Extracted page text data:
+--

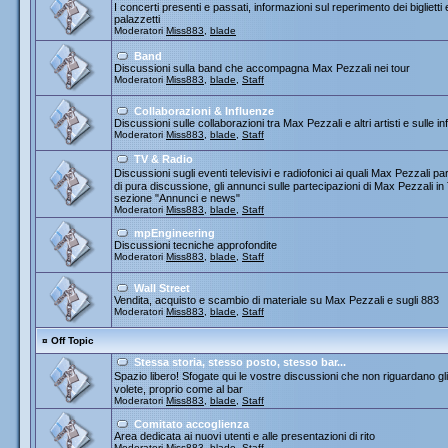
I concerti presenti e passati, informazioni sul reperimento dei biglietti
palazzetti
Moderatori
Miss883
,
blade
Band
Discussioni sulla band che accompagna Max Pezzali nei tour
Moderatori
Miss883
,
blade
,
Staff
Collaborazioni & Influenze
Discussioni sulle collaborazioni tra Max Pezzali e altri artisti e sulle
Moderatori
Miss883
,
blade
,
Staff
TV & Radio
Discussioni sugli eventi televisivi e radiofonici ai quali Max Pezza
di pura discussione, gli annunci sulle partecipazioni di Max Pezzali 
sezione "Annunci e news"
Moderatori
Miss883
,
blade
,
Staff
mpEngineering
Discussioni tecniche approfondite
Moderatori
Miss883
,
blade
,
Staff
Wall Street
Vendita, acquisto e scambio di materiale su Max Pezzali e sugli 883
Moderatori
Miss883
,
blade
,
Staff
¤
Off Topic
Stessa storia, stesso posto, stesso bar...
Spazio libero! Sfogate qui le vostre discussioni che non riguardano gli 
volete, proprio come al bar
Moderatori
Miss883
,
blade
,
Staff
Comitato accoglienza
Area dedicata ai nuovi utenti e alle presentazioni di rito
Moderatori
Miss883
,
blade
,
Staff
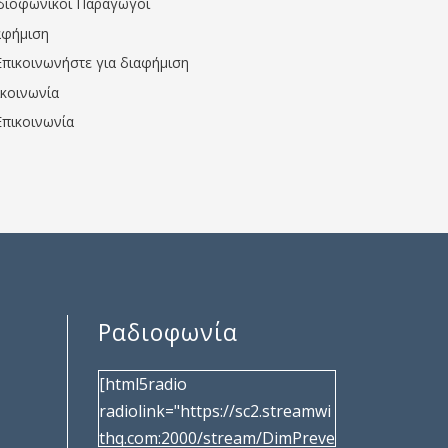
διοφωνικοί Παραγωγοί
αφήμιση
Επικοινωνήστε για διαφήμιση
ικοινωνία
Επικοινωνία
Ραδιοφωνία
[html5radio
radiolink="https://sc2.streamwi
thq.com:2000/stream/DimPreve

+--

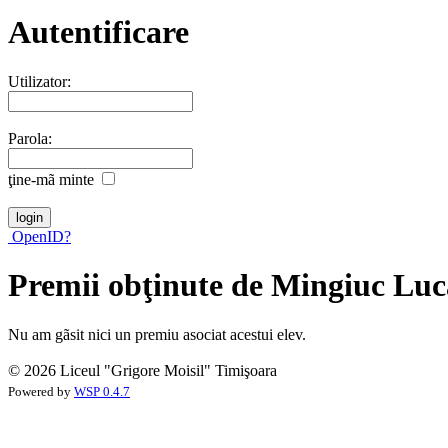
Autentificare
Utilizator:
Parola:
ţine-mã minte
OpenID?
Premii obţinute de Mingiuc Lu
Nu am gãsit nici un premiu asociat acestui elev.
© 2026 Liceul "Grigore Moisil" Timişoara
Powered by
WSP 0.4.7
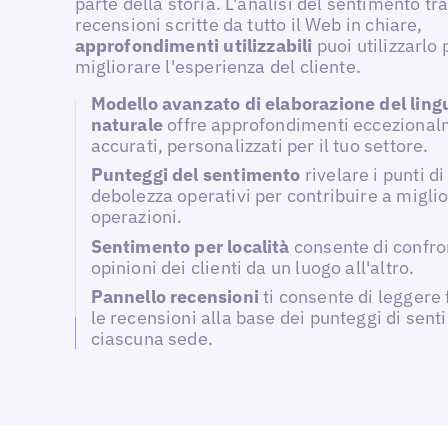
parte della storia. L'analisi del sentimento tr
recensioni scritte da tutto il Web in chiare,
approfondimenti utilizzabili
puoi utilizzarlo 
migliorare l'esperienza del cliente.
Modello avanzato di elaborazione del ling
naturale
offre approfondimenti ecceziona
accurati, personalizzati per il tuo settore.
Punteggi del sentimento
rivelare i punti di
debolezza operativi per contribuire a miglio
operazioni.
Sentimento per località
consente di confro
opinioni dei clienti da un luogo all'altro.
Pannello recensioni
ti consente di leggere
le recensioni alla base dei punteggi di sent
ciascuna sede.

+--

Exercise directions: Show all lines in the entries above where the string "recensioni" appears.

Answer:
recensioni scritte da tutto il Web in chiare,
Pannello recensioni
le recensioni alla base dei punteggi di sent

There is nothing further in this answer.